Third: so basically there were only pop, rock and R&B musicians. Of them, I wrote about one the most (beyond Beyoncé week and Joni Mitchell month): Taylor Swift, "Shake It Off", "Fortnight", "You Need To Calm Down". How does that happen. Second place is shared by Elvis Costello ("Everyday I Write The Book" and "Don't Look Now") and My Chemical Romance ("I Don't Love You" and "Disenchanted"), from the same album no less. No surprise, these are greatly influential artists. Meanwhile, SZA only once. Hmm.
Fourth: for that reason, I'd totally love to do this again (thus contradicting the first bullet point). I think most of these songs were off the top of my head. I was always incentivized to write about "Everyday I Write The Book", "Fast Car", "Jealous", "Gaucho", "Mamma Mia", et cetera, and now was just the right time. I'd love to see what my list looks like now that I've gotten those songs out of the way. But, I am also tired.

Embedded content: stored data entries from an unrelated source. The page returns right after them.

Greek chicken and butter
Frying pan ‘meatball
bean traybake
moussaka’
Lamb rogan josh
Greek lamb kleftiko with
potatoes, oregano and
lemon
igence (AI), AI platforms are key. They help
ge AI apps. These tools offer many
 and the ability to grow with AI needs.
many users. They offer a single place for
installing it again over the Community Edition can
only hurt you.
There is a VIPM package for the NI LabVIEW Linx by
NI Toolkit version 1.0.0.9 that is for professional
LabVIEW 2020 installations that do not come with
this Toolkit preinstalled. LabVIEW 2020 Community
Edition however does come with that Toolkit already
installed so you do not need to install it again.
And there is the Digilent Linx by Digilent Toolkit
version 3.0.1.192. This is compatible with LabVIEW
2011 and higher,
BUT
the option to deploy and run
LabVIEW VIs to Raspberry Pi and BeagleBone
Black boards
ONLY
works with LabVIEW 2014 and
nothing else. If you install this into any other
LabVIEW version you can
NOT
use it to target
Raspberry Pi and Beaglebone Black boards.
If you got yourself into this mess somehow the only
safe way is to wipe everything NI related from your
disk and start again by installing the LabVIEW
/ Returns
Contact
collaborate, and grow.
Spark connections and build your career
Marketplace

One of the funnier character arcs of writing this first song-of-the-week is that, in the beginning, I reasoned to myself that I was within my rights to phone it in and say, like, five things about a song and then just submit it. I'm not entirely sure if that happened in the beginning, but by the end the word count just got longer and longer. A big part of the reason why is that the songs were just so good, and there was so much to write about, and I wouldn't have the opportunity to write about them again. Now that I think about it, though, I totally phoned in the Bruno Mars one.
Another character arc is that I loved doing this in the beginning, hated doing this by June / summer, and then came back to loving it again, but warily, from November onward. That being said, that describes my general writing pattern, which I have observed for the last ten years or so. I really don't like summer for some reason.
So...that's that. There's one more song-of-the-week, and then I'm outta here. Off to write about something else.
And if you've been following me - I literally don't check the site's statistics - thank you for accompanying me on this really weird journey.